Cognitive automation is opening new opportunities to manage safety stock more cost-efficiently, by leveraging the use of artificial intelligence (AI) and machine learning. This emerging technology uses internet-scale compute power in the cloud, real-time data monitoring, cognition and sophisticated algorithms to bring new speed and precision to the pharmaceutical supply chain.

Pharma companies are among the leaders at embracing cognitive automation to refine demand forecasting and lead time calculations, setting the stage to optimize safety stock levels on a vast global scale. This technology brings intelligent supply chain automation of far greater scope and depth than is possible even with the most skilled planners and the best traditional tools.

As it is, planners can spend weeks collecting data from software applications for ERP, CRM, materials requirements planning, logistics, supplier and warehouse management, and others. Then, numbers are crunched for demand and lead calculations — but the information is outdated by the time forecasts are finalized, and it’s easy to overlook crucial variables.

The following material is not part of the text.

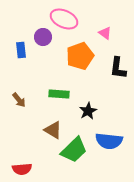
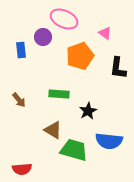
green trapezoid: rotated 120 degrees counterclockwise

Cognitive automation crawls multiple applications thousands of times a day, and aggregates and enriches data into a single data store. From there, powerful algorithms generate recommendations that can cover demand forecasts, lead time calculations and optimal safety stock levels. Several characteristics set AI-powered cognitive automation apart from traditional approaches:

Daily forecasting. Demand and lead times can be calculated on a daily basis because cognitive automation tracks data and anomalies in near real-time. That’s a vast improvement over manual forecasts once a month or other periodic intervals.

Deep granularity. Rather than summarized data, cognitive automation works with data sets of deep granularities, down to daily transactions by SKU locations, orders, plants, raw materials, customers and more.

End-to-end visibility. Cognitive automation brings to fruition the “Holy Grail” of end-to-end supply chain visibility, so that managers can evolve from reactive troubleshooting to proactive optimization and data-driven decision-making.

From a safety stock perspective, these capabilities can also help supply chain teams better manage time-sensitive expiring products to reduce inventory turns, shrinkage and the cost of needlessly discarded products.

Cognitive automation to mitigate drug stockout risks

In addition to providing more accurate safety stock, cognitive automation enables faster and better decisions to prevent drug stock outages. It increases supply chain agility and responsiveness.

Cognitive automation gathers, processes and analyzes in real-time very large volumes of data. Cognitive automation augments the human planner’s domain expertise, providing data-driven recommendations that they can execute on in real time.

Real-time recommendations. Based on the root cause and knowledge of other resources (e.g., available inventory, manufacturing capacity, alternative suppliers) cognitive automation predicts a drug stock outage and offers prescriptive suggestions to mitigate this risk.

Accelerate or automate decisions. Supply chain managers are able to make faster, more informed decisions to correct a problem before it cascades into a disaster. Or they may elect to have the cognitive automation system make decisions and take actions autonomously.

Safety stock has not gotten the attention it deserves, simply because it’s been so difficult to accurately forecast and because of the risk that under-stocking can pose to the business. Today, pharma companies have new opportunities to net substantial cost savings and free up working capital with an AI-powered approach to get safety stock “just right.”